Des valises miniatures aux sirènes
Plusieurs dizaines de valises miniatures en céramique (Anti-Volumen, 2024), comme tirées par des voyageurs invisibles, emmènent ensuite les spectateurs et les spectatrices à travers les salles. Ne produisant aucun bruit, elles font pourtant résonner les voûtes qui les surplombent de la rumeur d’une foule dont la raison du départ reste énigmatique : vacances, migration, exil ? Ce cortège de bagages conduit au pied de trois disques monumentaux en acier perforé (Siren Disc, 2024), suspendus au plafond et qui portent en creux la trace du sonore : leur forme rappelle celle d’un vinyle mais aussi celle d’une sirène, un ancien instrument d’acoustique destiné à mesurer les vibrations de l’air et précurseur des systèmes d’alarme actuels.
Cage no Cage
Dans la dernière salle, la vidéo Cage no Cage (2023) présente des piles de caisses en plastique de la grande distribution alimentaire, prises d’assaut par des moineaux. La bandeson, composée à la percussion par l’artiste, traduit et amplifie les sautillements nerveux des volatiles. Soutenu et vif, le rythme les fait apparaître comme de véritables acteurs face à l’absurdité de la surconsommation humaine.
Du battement d’ailes qui ouvre l’exposition aux trajectoires des oiseaux qui en constituent l’aboutissement, Troposonic parle de la circulation de l’air et du son. Néologisme composé par l’artiste à partir du préfixe grec « tropo » indiquant ce qui bouge, tourne, change, Troposonic vient qualifier un projet traversé par le son aux apparences incertaines, et où les oeuvres se répondent par échos et par résonances thématiques.
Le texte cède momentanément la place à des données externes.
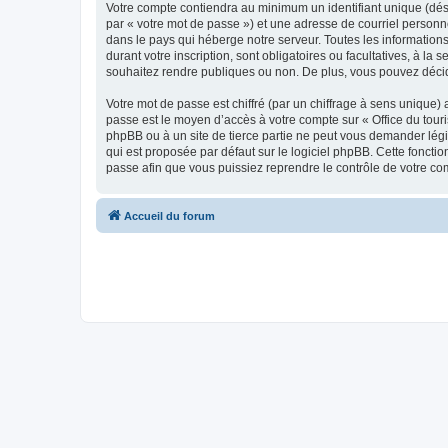
Votre compte contiendra au minimum un identifiant unique (dés
par « votre mot de passe ») et une adresse de courriel personn
dans le pays qui héberge notre serveur. Toutes les informations
durant votre inscription, sont obligatoires ou facultatives, à l
souhaitez rendre publiques ou non. De plus, vous pouvez décide
Votre mot de passe est chiffré (par un chiffrage à sens unique) 
passe est le moyen d’accès à votre compte sur « Office du tour
phpBB ou à un site de tierce partie ne peut vous demander légi
qui est proposée par défaut sur le logiciel phpBB. Cette foncti
passe afin que vous puissiez reprendre le contrôle de votre co
Accueil du forum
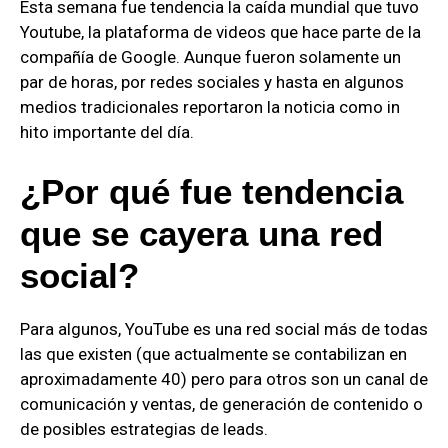
Esta semana fue tendencia la caída mundial que tuvo
Youtube, la plataforma de videos que hace parte de la
compañía de Google. Aunque fueron solamente un
par de horas, por redes sociales y hasta en algunos
medios tradicionales reportaron la noticia como in
hito importante del día.
¿Por qué fue tendencia
que se cayera una red
social?
Para algunos, YouTube es una red social más de todas
las que existen (que actualmente se contabilizan en
aproximadamente 40) pero para otros son un canal de
comunicación y ventas, de generación de contenido o
de posibles estrategias de leads.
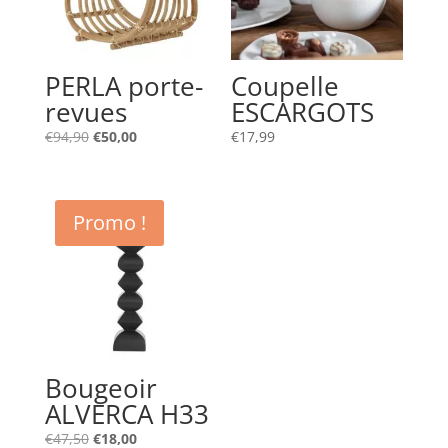
PERLA porte-
Coupelle
revues
ESCARGOTS
Le
Le
€
94,90
€
50,00
€
17,99
prix
prix
initial
actuel
était :
est :
Promo !
€94,90.
€50,00.
Bougeoir
ALVERCA H33
Le
Le
€
47,50
€
18,00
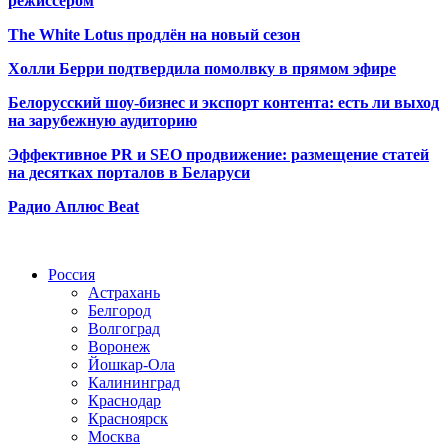
режиссёром
The White Lotus продлён на новый сезон
Холли Берри подтвердила помолвк
у в прямом эфире
Белорусский шоу-бизнес и экспорт контента: есть ли выход
на зарубежную аудиторию
Эффективное PR и SEO продвижение:
размещение статей
на десятках порталов в Беларуси
Радио Аплюс Beat
Радио по странам
Россия
Астрахань
Белгород
Волгоград
Воронеж
Йошкар-Ола
Калининград
Краснодар
Красноярск
Москва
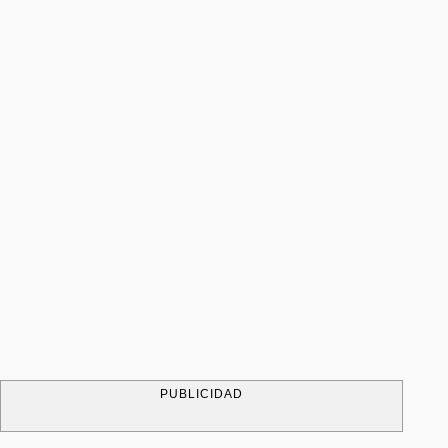
PUBLICIDAD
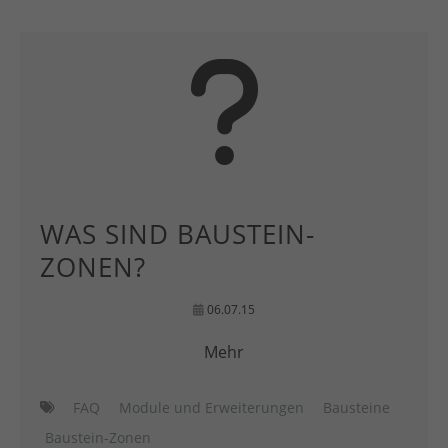
WAS SIND BAUSTEIN-
ZONEN?
06.07.15
Mehr
FAQ
Module und Erweiterungen
Bausteine
Baustein-Zonen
L’exposition invite à un parcours organique où le son, qu’il soit perçu ou figuré, constitue le fil conducteur.
Biographie de l’artiste
Raphael Stucky (Ernen/CH, 1989*) a grandi à Ernen en Valais. Il vit à Bâle et travaille comme artiste, musicien, photographe et vidéographe.
Il a étudié à la Hochschule für Gestaltung und Kunst de Bâle (2010-2013) et à la Zürcher Hochschule der Künste (2015-2018). Depuis 2018, il travaille avec Andreas Thierstein au sein du duo Hammer Band.